Whenever a line carries the word "their", pull it out of the entries.

── Extracted data ──

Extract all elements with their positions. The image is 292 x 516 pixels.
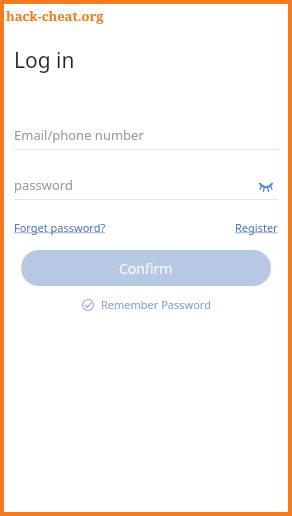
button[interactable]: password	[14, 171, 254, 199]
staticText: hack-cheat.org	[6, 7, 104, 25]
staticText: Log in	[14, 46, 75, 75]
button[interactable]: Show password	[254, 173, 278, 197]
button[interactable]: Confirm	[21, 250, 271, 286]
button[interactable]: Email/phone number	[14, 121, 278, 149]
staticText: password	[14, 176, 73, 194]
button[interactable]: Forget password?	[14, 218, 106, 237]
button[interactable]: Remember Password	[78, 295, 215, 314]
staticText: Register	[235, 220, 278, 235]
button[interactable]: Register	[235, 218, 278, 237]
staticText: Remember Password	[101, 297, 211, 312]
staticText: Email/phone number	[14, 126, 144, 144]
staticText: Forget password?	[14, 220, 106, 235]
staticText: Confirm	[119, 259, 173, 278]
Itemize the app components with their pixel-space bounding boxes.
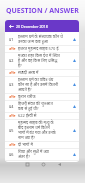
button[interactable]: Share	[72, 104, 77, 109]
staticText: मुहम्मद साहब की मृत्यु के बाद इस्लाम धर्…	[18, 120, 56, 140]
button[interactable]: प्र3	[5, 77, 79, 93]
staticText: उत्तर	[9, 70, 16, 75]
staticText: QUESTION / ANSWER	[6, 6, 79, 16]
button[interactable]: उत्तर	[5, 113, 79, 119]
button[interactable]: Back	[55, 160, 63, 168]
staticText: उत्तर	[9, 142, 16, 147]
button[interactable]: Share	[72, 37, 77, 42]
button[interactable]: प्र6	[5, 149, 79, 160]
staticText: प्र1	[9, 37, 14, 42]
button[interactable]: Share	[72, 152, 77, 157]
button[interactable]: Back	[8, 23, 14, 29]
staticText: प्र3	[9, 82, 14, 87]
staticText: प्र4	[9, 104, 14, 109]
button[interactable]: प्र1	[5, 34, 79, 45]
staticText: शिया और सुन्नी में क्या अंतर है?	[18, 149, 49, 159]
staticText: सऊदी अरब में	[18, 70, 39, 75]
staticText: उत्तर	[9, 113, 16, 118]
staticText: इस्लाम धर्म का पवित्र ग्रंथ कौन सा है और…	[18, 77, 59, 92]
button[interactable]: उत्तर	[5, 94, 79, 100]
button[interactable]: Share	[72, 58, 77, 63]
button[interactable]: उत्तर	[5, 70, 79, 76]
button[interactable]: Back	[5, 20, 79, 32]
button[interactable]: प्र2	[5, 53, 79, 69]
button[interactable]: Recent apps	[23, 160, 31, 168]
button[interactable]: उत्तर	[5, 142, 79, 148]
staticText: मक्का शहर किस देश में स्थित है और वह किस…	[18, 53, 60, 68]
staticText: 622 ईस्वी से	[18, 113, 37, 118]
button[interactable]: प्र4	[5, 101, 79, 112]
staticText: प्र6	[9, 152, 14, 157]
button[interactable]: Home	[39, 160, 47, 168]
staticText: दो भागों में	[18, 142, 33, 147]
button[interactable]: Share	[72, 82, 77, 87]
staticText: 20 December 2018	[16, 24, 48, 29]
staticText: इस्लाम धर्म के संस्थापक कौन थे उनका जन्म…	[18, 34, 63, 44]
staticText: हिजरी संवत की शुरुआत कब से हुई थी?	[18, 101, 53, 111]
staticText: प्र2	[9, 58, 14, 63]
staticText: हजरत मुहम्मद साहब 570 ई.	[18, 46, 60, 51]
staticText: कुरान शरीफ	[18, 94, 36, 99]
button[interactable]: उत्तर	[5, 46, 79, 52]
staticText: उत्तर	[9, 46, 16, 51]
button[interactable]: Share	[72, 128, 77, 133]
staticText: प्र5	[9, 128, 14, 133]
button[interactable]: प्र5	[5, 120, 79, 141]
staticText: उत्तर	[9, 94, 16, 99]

───

§ **Written answer**
Extract all elements with their positions. The image is 292 x 516 pixels.
Itemize the app components with their pixel-space bounding boxes.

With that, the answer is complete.